In a report for the Ohio Business Roundtable, AEI’s Andrew Biggs and Jason Richwine estimate the cost to private-sector employers of Social Security and traditional pensions at just 2 percent of wages. This will come as a surprise to employers used to paying roughly three times as much for this coverage, as well as anyone who’s followed Biggs’ work over the years and knows he’s no fan of either Social Security or defined benefit pensions.
But this time, Biggs isn’t promoting Social Security privatization or 401(k)s. Instead, he and Richwine are trying to make the case that government workers in Ohio are paid a whopping 43 percent more than workers in the private sector, attempting to counter an EPI study that found government workers were, if anything, slightly underpaid. To do this, Biggs and Richwine systematically low-ball the pay of private-sector workers and inflate that of teachers and other state and local government workers in Ohio, who aren’t covered by Social Security.
Studies published by the Center for Economic and Policy Research and the Center for Retirement Research at Boston College support Rutgers University Professor Jeffrey Keefe’s research for EPI showing that public sector workers have lower salaries than comparable private sector workers and receive the same, or slightly lower, compensation once benefits and hours are factored in.

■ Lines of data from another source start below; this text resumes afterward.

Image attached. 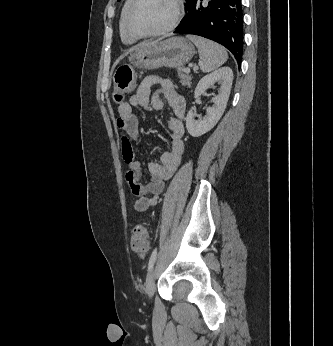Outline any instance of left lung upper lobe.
I'll return each instance as SVG.
<instances>
[{"instance_id":"left-lung-upper-lobe-1","label":"left lung upper lobe","mask_w":333,"mask_h":346,"mask_svg":"<svg viewBox=\"0 0 333 346\" xmlns=\"http://www.w3.org/2000/svg\"><path fill=\"white\" fill-rule=\"evenodd\" d=\"M190 0H186V4L189 2Z\"/></svg>"}]
</instances>
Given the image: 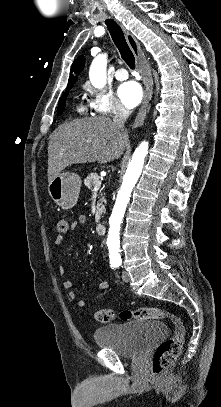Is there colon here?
<instances>
[{"label":"colon","instance_id":"obj_1","mask_svg":"<svg viewBox=\"0 0 221 407\" xmlns=\"http://www.w3.org/2000/svg\"><path fill=\"white\" fill-rule=\"evenodd\" d=\"M68 220L64 217L58 219L56 231L60 235L68 232ZM95 319L101 323H110L117 317L112 309H100L95 312ZM122 320H169L174 326V336L164 340L155 349L152 361V374L155 376L163 374L178 358L185 334L183 322L158 307H143L134 311L124 310L119 313Z\"/></svg>","mask_w":221,"mask_h":407}]
</instances>
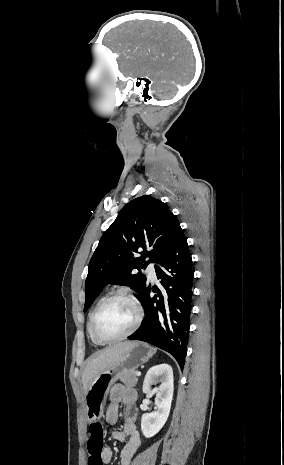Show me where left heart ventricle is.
Segmentation results:
<instances>
[{"instance_id":"obj_1","label":"left heart ventricle","mask_w":284,"mask_h":465,"mask_svg":"<svg viewBox=\"0 0 284 465\" xmlns=\"http://www.w3.org/2000/svg\"><path fill=\"white\" fill-rule=\"evenodd\" d=\"M136 321L133 306L125 301L110 303L99 315L95 331L99 338L110 340L125 335Z\"/></svg>"}]
</instances>
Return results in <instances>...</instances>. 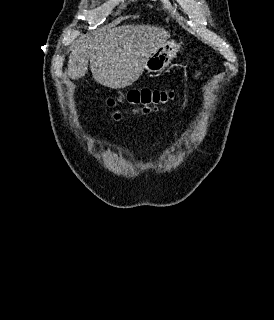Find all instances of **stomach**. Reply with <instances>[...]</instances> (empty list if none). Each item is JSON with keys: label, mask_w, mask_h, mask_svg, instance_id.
Listing matches in <instances>:
<instances>
[{"label": "stomach", "mask_w": 274, "mask_h": 320, "mask_svg": "<svg viewBox=\"0 0 274 320\" xmlns=\"http://www.w3.org/2000/svg\"><path fill=\"white\" fill-rule=\"evenodd\" d=\"M180 48V44H176V42H166L163 46L155 48L149 58H147L144 70L148 74L162 72V70H165L171 64V60L176 58L178 52H180Z\"/></svg>", "instance_id": "0dacf381"}]
</instances>
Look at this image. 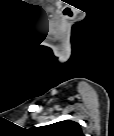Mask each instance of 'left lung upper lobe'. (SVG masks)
<instances>
[{
    "mask_svg": "<svg viewBox=\"0 0 114 136\" xmlns=\"http://www.w3.org/2000/svg\"><path fill=\"white\" fill-rule=\"evenodd\" d=\"M39 136H82L81 125L75 121L64 120L51 125L35 128Z\"/></svg>",
    "mask_w": 114,
    "mask_h": 136,
    "instance_id": "1",
    "label": "left lung upper lobe"
}]
</instances>
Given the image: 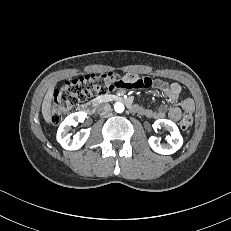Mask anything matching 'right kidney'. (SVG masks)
I'll list each match as a JSON object with an SVG mask.
<instances>
[{
  "mask_svg": "<svg viewBox=\"0 0 231 231\" xmlns=\"http://www.w3.org/2000/svg\"><path fill=\"white\" fill-rule=\"evenodd\" d=\"M87 114L85 112H76L68 117L60 124L57 131V141L66 150H78L87 141L90 129H82L79 133L73 136L71 139V134L68 133L71 126L78 122L85 120Z\"/></svg>",
  "mask_w": 231,
  "mask_h": 231,
  "instance_id": "ca27d5eb",
  "label": "right kidney"
}]
</instances>
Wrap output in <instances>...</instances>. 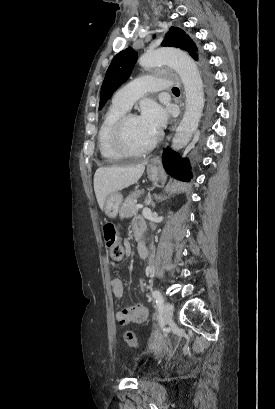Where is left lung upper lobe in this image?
<instances>
[{
	"instance_id": "left-lung-upper-lobe-1",
	"label": "left lung upper lobe",
	"mask_w": 275,
	"mask_h": 409,
	"mask_svg": "<svg viewBox=\"0 0 275 409\" xmlns=\"http://www.w3.org/2000/svg\"><path fill=\"white\" fill-rule=\"evenodd\" d=\"M161 45L180 48L187 51L194 59H198L193 41L180 28L171 27ZM136 60L137 53L131 47L119 52L112 59L101 87L99 109L105 105L116 89L129 78Z\"/></svg>"
}]
</instances>
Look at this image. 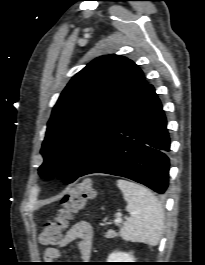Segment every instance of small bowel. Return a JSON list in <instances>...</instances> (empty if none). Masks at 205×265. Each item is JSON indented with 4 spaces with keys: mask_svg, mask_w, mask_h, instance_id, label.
<instances>
[{
    "mask_svg": "<svg viewBox=\"0 0 205 265\" xmlns=\"http://www.w3.org/2000/svg\"><path fill=\"white\" fill-rule=\"evenodd\" d=\"M78 241V250L81 259L88 260L93 246V229L86 221L76 222L61 238L57 247H49L44 252V259L53 262L61 257V248Z\"/></svg>",
    "mask_w": 205,
    "mask_h": 265,
    "instance_id": "small-bowel-1",
    "label": "small bowel"
}]
</instances>
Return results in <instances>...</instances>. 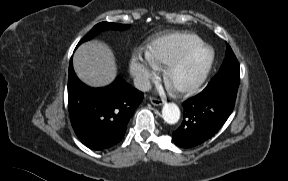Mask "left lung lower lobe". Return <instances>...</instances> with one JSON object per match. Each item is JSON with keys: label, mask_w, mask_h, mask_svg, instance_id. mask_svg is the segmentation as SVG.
I'll return each instance as SVG.
<instances>
[{"label": "left lung lower lobe", "mask_w": 288, "mask_h": 181, "mask_svg": "<svg viewBox=\"0 0 288 181\" xmlns=\"http://www.w3.org/2000/svg\"><path fill=\"white\" fill-rule=\"evenodd\" d=\"M235 100L234 94L204 89L185 101L184 120L172 134L174 143L182 148H190L213 137L233 111Z\"/></svg>", "instance_id": "1"}]
</instances>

So how do Biggs and Richwine arrive at a 43 percent pay premium for government workers in Ohio? As Keefe and Amy Hanauer of Policy Matters Ohio explain, Biggs and Richwine selectively alternate between the actual cost to employers of providing fringe benefits and their supposed value to employees. So, for example, they magnify the cost of public-sector retiree health benefits by using the cost of purchasing insurance on the individual market, but they don’t do the same for life insurance provided by Social Security. According to Keefe, they also double count the cost of retiree health insurance by ignoring the fact that it’s paid for through pension contributions in the public sector, while falsely assuming that no private-sector workers receive these benefits.
Biggs and Richwine also claim that job security should be valued at 9 percent of earnings for government workers–12 percent once their supposedly higher pay is factored in–even though the evidence that state and local government workers actually have more job security is weak. Last but not least, Biggs and Richwine more than triple the cost of public pensions by projecting a very low rate of return on public pension fund assets, a favorite theme of Biggs.